No one likes to be criticised by outsiders and the effect of external criticism is to strengthen support for a government that resists being pushed around by foreigners. This may well be an unintended consequence of your editorial and others like it.
Additionally, your negative comment would have much more force if you had been equally critical of the 2002-10 leftwing Hungarian governments and their disastrous policies. This was not the case, despite occasional tut-tutting, and there is an undeniable whiff of a double standard being applied. Are centre-right governments to be assessed by harsher criteria than leftwing ones? Many people in Hungary see it that way and that inconsistency undermines your criticism in Hungarian eyes. This is what counts.

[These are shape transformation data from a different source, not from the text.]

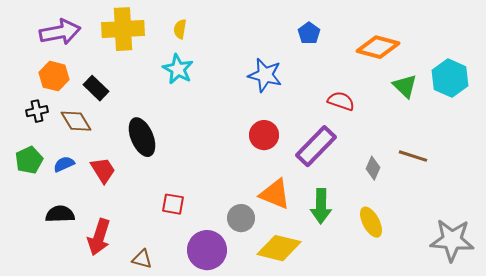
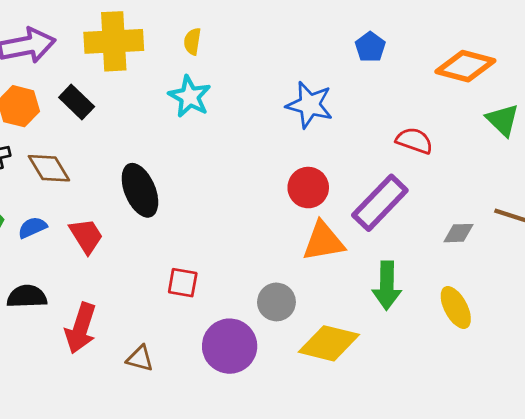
black rectangle: (96, 88) -> (77, 102), moved
gray diamond: (373, 168) -> (458, 233), turned 65
orange triangle: (275, 194) -> (323, 241), moved, turned -32

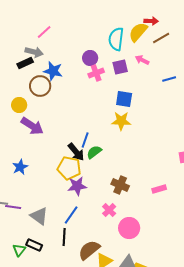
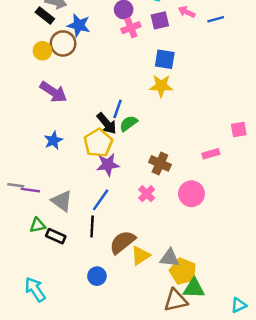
black rectangle: (25, 63) -> (45, 16), turned 63
blue line: (169, 79) -> (216, 19), moved
yellow circle: (19, 105) -> (42, 51), moved
blue star: (20, 167) -> (53, 140), moved
yellow pentagon: (69, 168) -> (98, 143), turned 30
pink rectangle: (159, 189) -> (211, 154), moved
pink circle: (129, 228) -> (191, 194), moved
green triangle: (19, 250) -> (38, 225), moved, turned 40

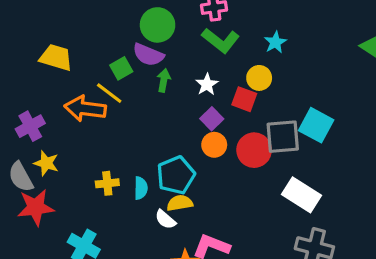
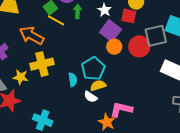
yellow line: (109, 93) -> (56, 20), moved
orange arrow: (85, 109) -> (32, 36), turned 30
purple square: (212, 119) -> (110, 31), size x1.5
yellow star: (46, 163) -> (21, 77), moved
yellow cross: (107, 183) -> (42, 64), moved, size x1.6

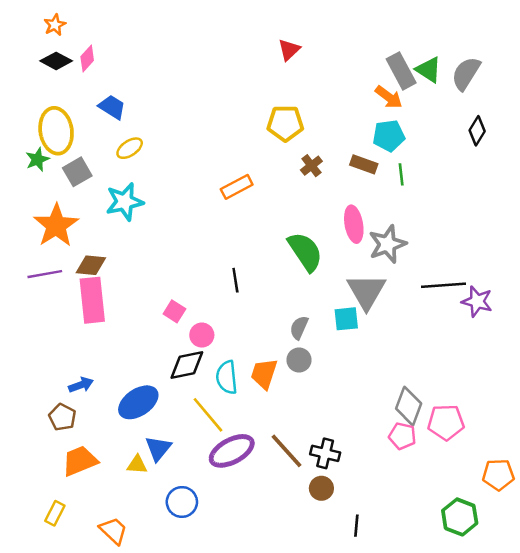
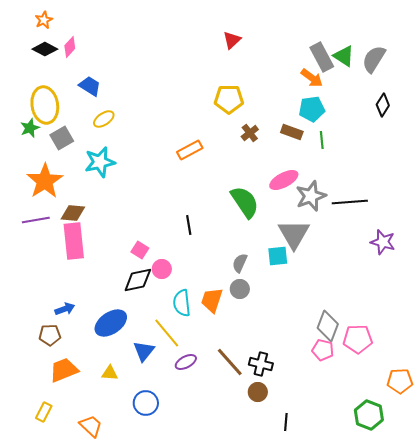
pink ellipse: (354, 224) -> (284, 180), turned 72
black line: (444, 285) -> (350, 202), moved
black diamond: (187, 365) -> (138, 280), moved
brown pentagon: (62, 417) -> (50, 335), turned -30
blue triangle: (158, 448) -> (144, 351), moved
purple ellipse: (232, 451) -> (186, 362), size x0.6

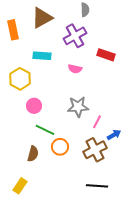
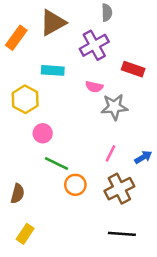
orange rectangle: (13, 30) -> (16, 38), turned 48
gray star: (78, 107) -> (114, 107), moved
pink line: (97, 122) -> (111, 153), moved
blue arrow: (114, 135) -> (143, 157), moved
brown semicircle: (33, 154) -> (18, 194), moved

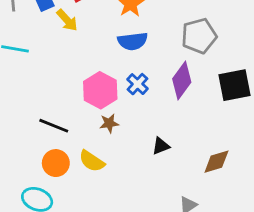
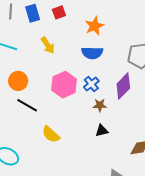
yellow arrow: (67, 20) -> (48, 45), moved
brown star: (109, 123) -> (100, 105), moved
orange circle: (56, 163) -> (18, 81), moved

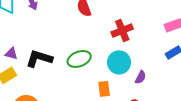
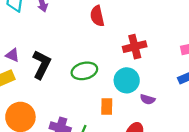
black L-shape: (39, 59) -> (42, 65), turned 92
purple semicircle: (140, 77) -> (148, 99), turned 72

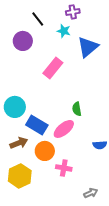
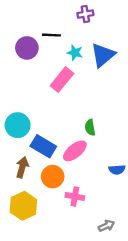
black line: (38, 19) -> (51, 35), moved, turned -49
cyan star: (64, 31) -> (75, 53), moved
brown arrow: (19, 143) -> (22, 167), turned -54

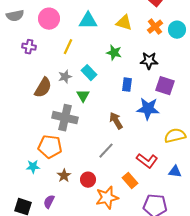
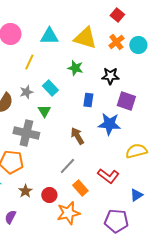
yellow triangle: (124, 23) -> (85, 38), size x1.4
blue triangle: (175, 172) -> (136, 195), moved, turned -40
orange rectangle: (130, 181) -> (80, 188), moved

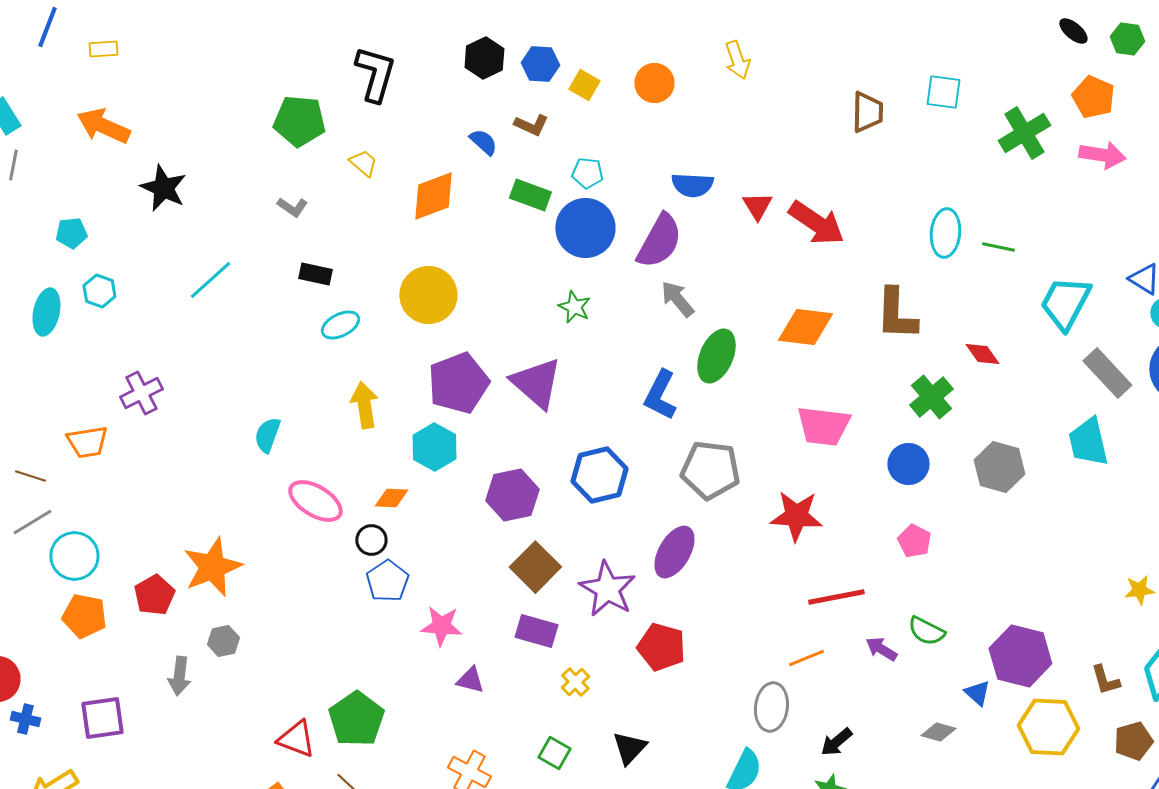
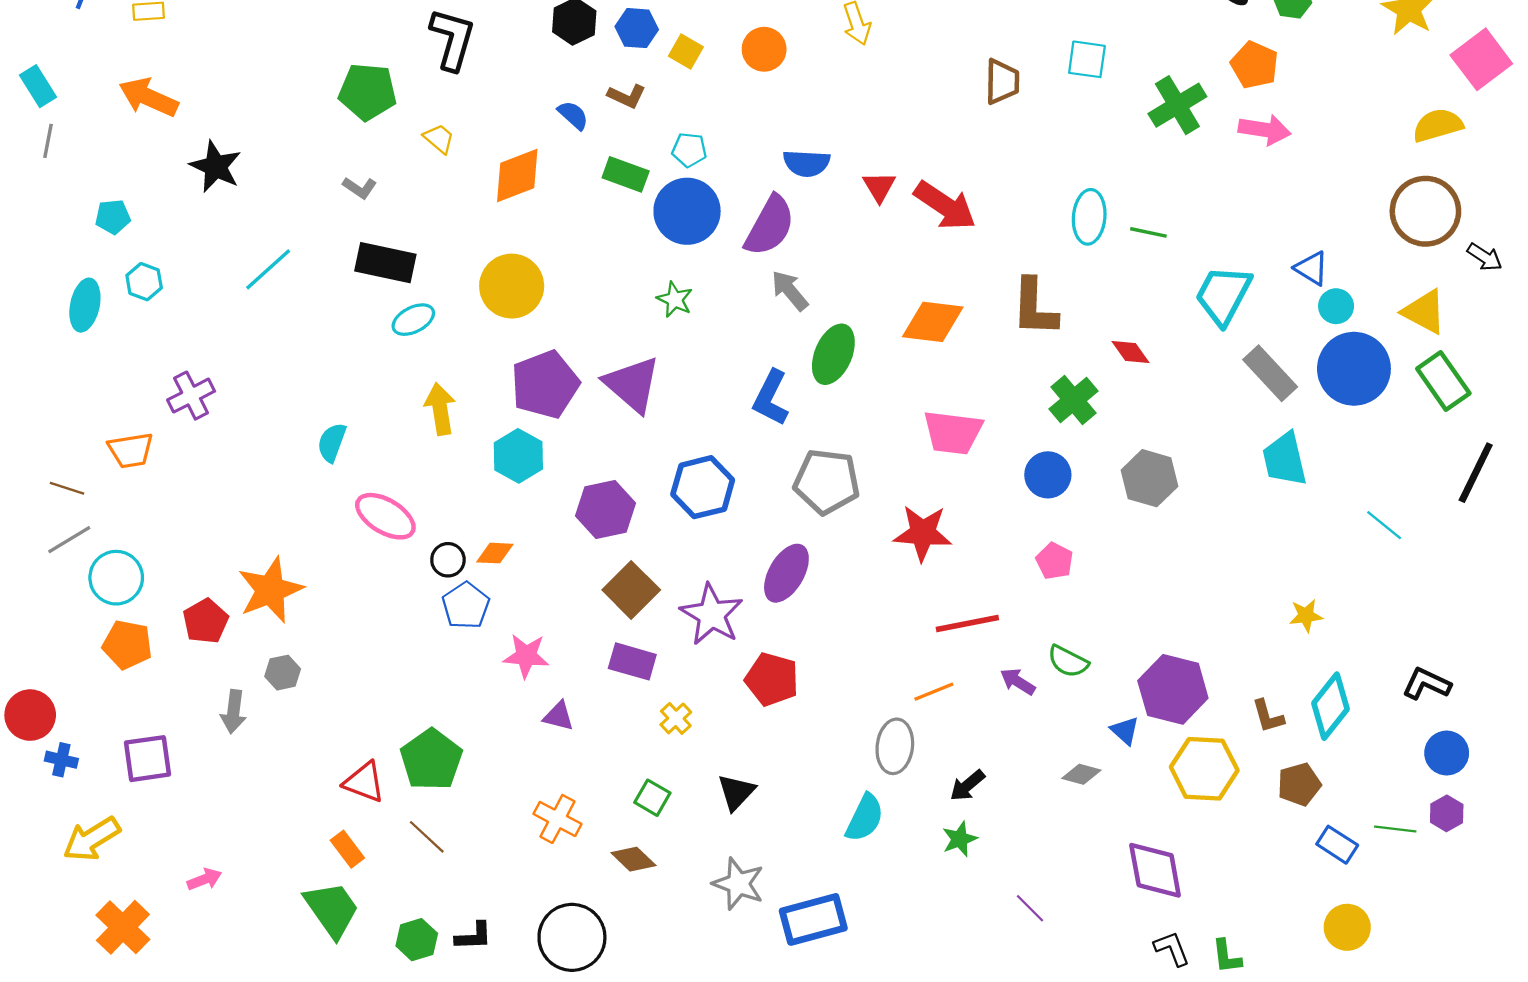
black rectangle: (315, 274) -> (385, 263), size x1.6
cyan trapezoid: (1088, 442) -> (1285, 459), moved
orange diamond: (391, 498) -> (495, 553), moved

On the specifics, your observations about the charges potentially being brought against the former premiers are premature, indeed inaccurate. There has been no attempt to bring charges. Rather, a recommendation has been made to the appropriate parliamentary committee to consider the grounds for charges to be brought. Nor, in the event, would any charges be brought retroactively: Hungary’s constitution would not allow this.
It is ironic that you presume sufficient knowledge of the legal basis to label the government’s actions as “legally spurious”, while at the same time demonstrating that you yourself have a very poor understanding of Hungarian law.